MATERIAL SUPPLIED:
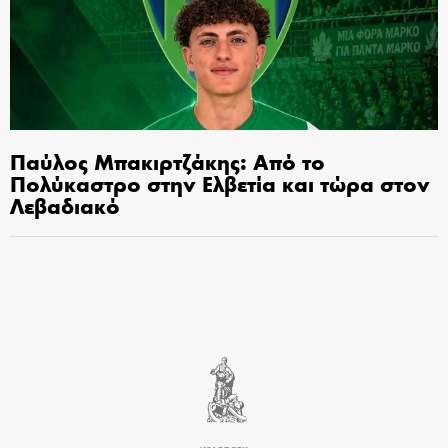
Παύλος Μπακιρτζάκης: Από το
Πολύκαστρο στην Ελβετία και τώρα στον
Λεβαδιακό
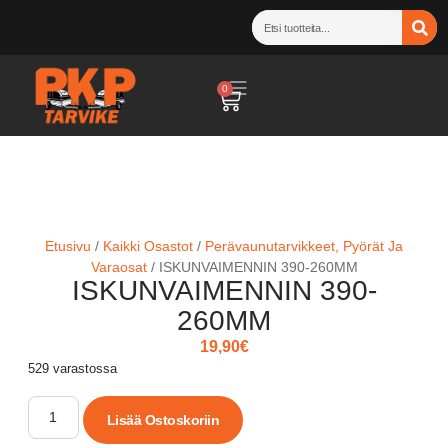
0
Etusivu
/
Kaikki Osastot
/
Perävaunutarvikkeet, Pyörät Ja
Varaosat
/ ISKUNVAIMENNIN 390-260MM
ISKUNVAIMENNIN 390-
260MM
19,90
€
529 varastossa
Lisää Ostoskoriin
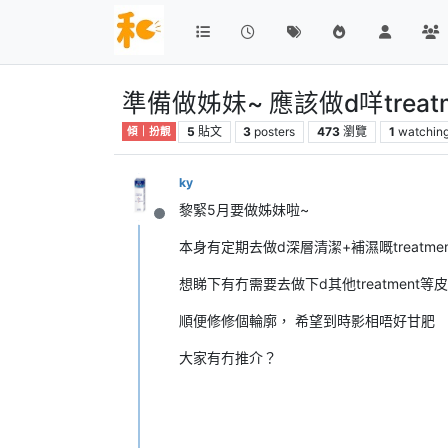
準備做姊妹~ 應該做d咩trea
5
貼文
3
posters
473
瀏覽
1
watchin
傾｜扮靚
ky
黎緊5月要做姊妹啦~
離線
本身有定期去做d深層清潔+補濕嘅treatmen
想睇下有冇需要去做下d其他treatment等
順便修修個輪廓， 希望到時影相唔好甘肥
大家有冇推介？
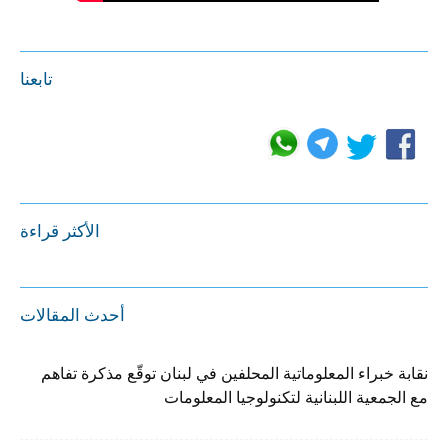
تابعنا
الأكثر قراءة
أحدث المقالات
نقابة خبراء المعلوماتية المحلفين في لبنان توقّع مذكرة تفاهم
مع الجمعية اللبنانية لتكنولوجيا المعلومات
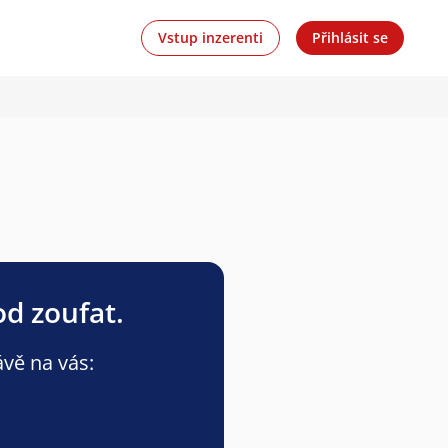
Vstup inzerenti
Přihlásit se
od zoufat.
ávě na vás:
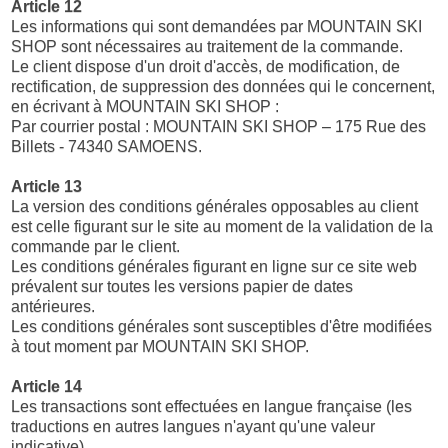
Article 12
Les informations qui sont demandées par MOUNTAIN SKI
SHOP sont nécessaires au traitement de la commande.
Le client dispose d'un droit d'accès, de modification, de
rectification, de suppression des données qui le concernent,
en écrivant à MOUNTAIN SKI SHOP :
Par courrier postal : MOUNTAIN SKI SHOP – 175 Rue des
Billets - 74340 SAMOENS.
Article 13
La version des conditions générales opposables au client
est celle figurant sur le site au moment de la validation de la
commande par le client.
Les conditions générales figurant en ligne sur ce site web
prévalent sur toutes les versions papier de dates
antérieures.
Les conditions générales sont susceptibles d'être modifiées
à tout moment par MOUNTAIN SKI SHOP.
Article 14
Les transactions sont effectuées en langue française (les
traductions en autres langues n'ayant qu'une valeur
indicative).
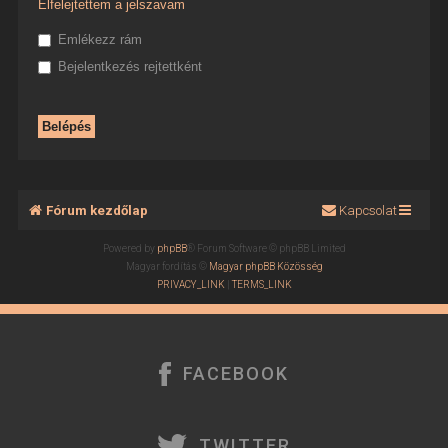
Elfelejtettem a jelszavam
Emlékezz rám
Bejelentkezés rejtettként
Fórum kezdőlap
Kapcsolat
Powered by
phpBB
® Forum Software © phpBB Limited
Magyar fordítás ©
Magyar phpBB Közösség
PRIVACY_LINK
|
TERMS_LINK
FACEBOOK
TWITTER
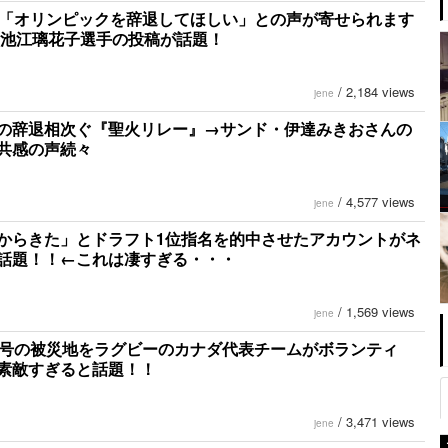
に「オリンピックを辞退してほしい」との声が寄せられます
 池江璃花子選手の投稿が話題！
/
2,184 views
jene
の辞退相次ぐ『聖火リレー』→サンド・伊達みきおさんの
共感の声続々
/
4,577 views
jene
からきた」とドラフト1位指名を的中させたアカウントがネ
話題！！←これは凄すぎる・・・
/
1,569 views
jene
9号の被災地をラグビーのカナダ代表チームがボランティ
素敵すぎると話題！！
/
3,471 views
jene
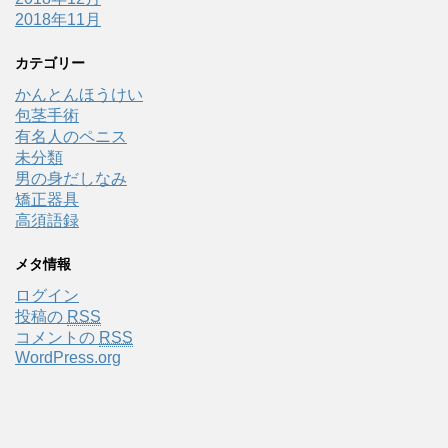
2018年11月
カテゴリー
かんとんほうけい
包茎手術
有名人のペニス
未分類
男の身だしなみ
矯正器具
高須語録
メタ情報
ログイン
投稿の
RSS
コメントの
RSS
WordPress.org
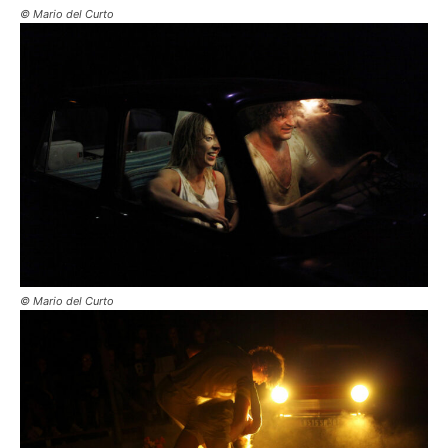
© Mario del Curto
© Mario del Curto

TASK OBJECTIVE: Could the lines from the one with "Les transactions sont" through the last line of the material above be written out exactly, both included, with pictures left out?

RESPONSE TO THE TASK:
Les transactions sont effectuées en langue française (les
traductions en autres langues n'ayant qu'une valeur
indicative).
Elfelejtettem a jelszavam
Emlékezz rám
Bejelentkezés rejtettként
Fórum kezdőlap
Kapcsolat
Powered by
phpBB
® Forum Software © phpBB Limited
Magyar fordítás ©
Magyar phpBB Közösség
PRIVACY_LINK
|
TERMS_LINK
FACEBOOK
TWITTER
に「オリンピックを辞退してほしい」との声が寄せられます
 池江璃花子選手の投稿が話題！
/
2,184 views
jene
の辞退相次ぐ『聖火リレー』→サンド・伊達みきおさんの
共感の声続々
/
4,577 views
jene
からきた」とドラフト1位指名を的中させたアカウントがネ
話題！！←これは凄すぎる・・・
/
1,569 views
jene
9号の被災地をラグビーのカナダ代表チームがボランティ
素敵すぎると話題！！
/
3,471 views
jene
2018年11月
カテゴリー
かんとんほうけい
包茎手術
有名人のペニス
未分類
男の身だしなみ
矯正器具
高須語録
メタ情報
ログイン
投稿の
RSS
コメントの
RSS
WordPress.org
© Mario del Curto
© Mario del Curto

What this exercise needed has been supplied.